Green Solution to Methyl Tertiary Butyl Ether Groundwater Contamination

Although half of the states in the U.S. have banned MTBE - methyl tertiary butyl ether - in gasoline because it contaminates groundwater, past spills and underground storage tank leaks will continue to impair groundwater quality in parts of the country for years or decades to come.

Helping to address this problem are bioreactors from Environmental Resolutions, Inc. (ERI) now being used at dozens of locations, which show that naturally occurring microorganisms concentrated in state-of-the-art bioreactors can effectively clean contaminated groundwater sites. "Microorganisms have been used more and more in groundwater remediation in recent years as water industry practitioners learn more about the microorganisms' vast treatment capabilities," said Joe O'Connell, President of ERI. He added that bioreactors are more frequently being embraced by water industry officials as a treatment tool since bioreactors can clean both MTBE and related chemicals such as TBA - tertiary butyl alcohol - and other gasoline components.

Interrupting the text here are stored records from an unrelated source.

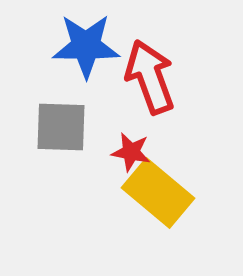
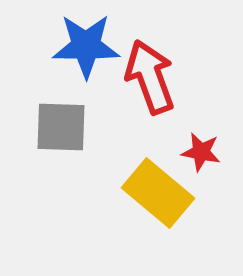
red star: moved 70 px right
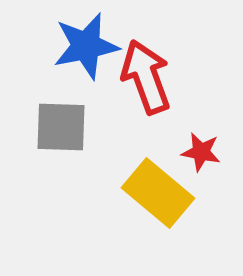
blue star: rotated 12 degrees counterclockwise
red arrow: moved 4 px left
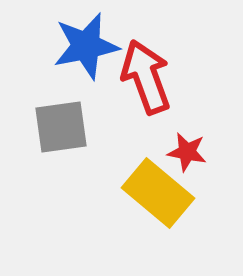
gray square: rotated 10 degrees counterclockwise
red star: moved 14 px left
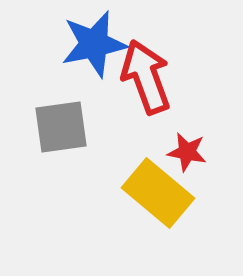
blue star: moved 8 px right, 2 px up
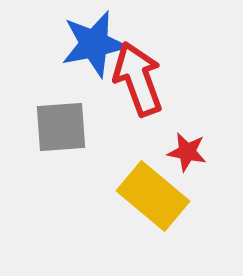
red arrow: moved 8 px left, 2 px down
gray square: rotated 4 degrees clockwise
yellow rectangle: moved 5 px left, 3 px down
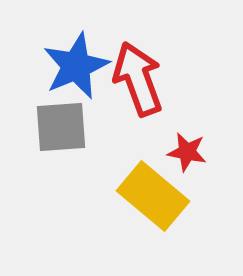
blue star: moved 18 px left, 22 px down; rotated 12 degrees counterclockwise
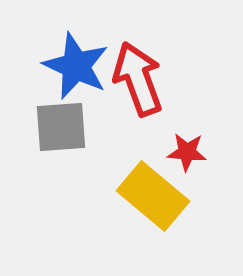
blue star: rotated 24 degrees counterclockwise
red star: rotated 6 degrees counterclockwise
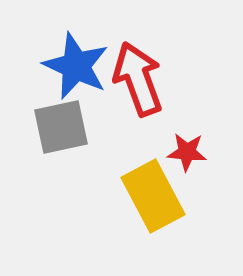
gray square: rotated 8 degrees counterclockwise
yellow rectangle: rotated 22 degrees clockwise
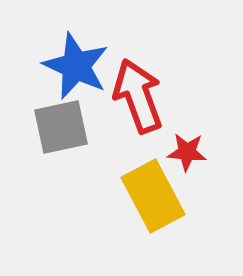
red arrow: moved 17 px down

ERI worked with Drs. Edward Schroeder, Daniel Chang and Kate Scow at the University of California at Davis to develop a compact, practical, and effective bioreactor technology to treat groundwater. Bioreactor-based water treatment involves pumping groundwater out of the ground, mixing it with active microorganisms in a bioreactor system, and discharging the newly treated water. The discharge is either sent back into the ground, to a municipal sewer system, or into surface water.

The bioreactor groundwater treatment technology developed by ERI and UC Davis includes an aboveground tank containing trillions of microorganisms, primarily bacteria that attach themselves to the surfaces of fine grains of sand. The grains are distributed throughout the tank by the upward flow of the water passing through the tank for treatment. As the contaminated water mixes with them, the microorganisms consume MTBE and other dissolved gasoline components as food. During the water's 20-minute journey through the bioreactor, the microorganisms destroy the gasoline chemicals, converting them to carbon dioxide and water, thus eliminating the contamination.

ERI bioreactors can treat a wide range of contaminant concentrations because of the way their distinct water recycle loop dilutes water coming out of the ground. ERI's bioreactors have handled extremely high concentrations (up to a million parts per billion of gasoline constituents), reducing them to non-detectable levels. Laboratory analyses of water samples leaving ERI bioreactors are able to detect little if any MTBE or other gasoline traces.

Microorganisms, like people, require oxygen and essential nutrients to survive, grow and multiply. Bioreactors have systems that provide these essential materials to the microorganisms as they treat the contaminated water. Microorganisms in a bioreactor ecosystem have the ability to adapt to changes in water temperature, water flow rate and contaminant concentrations, which often fluctuate over time.

ERI bioreactors have been deployed at over 30 MTBE sites. The bioreactors are quiet and odor-free and can be efficiently moved - along with their microbial communities - to new treatment sites.